> _Problem to work on_: Please return the full listing exactly as written, with the images removed.

> _Data section_:
--------------------------------------------------

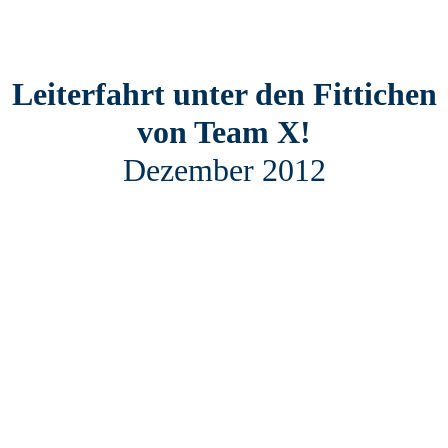
Leiterfahrt unter den Fittichen
von Team X!
Dezember 2012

--------------------------------------------------

> _Your response_:
Leiterfahrt unter den Fittichen
von Team X!
Dezember 2012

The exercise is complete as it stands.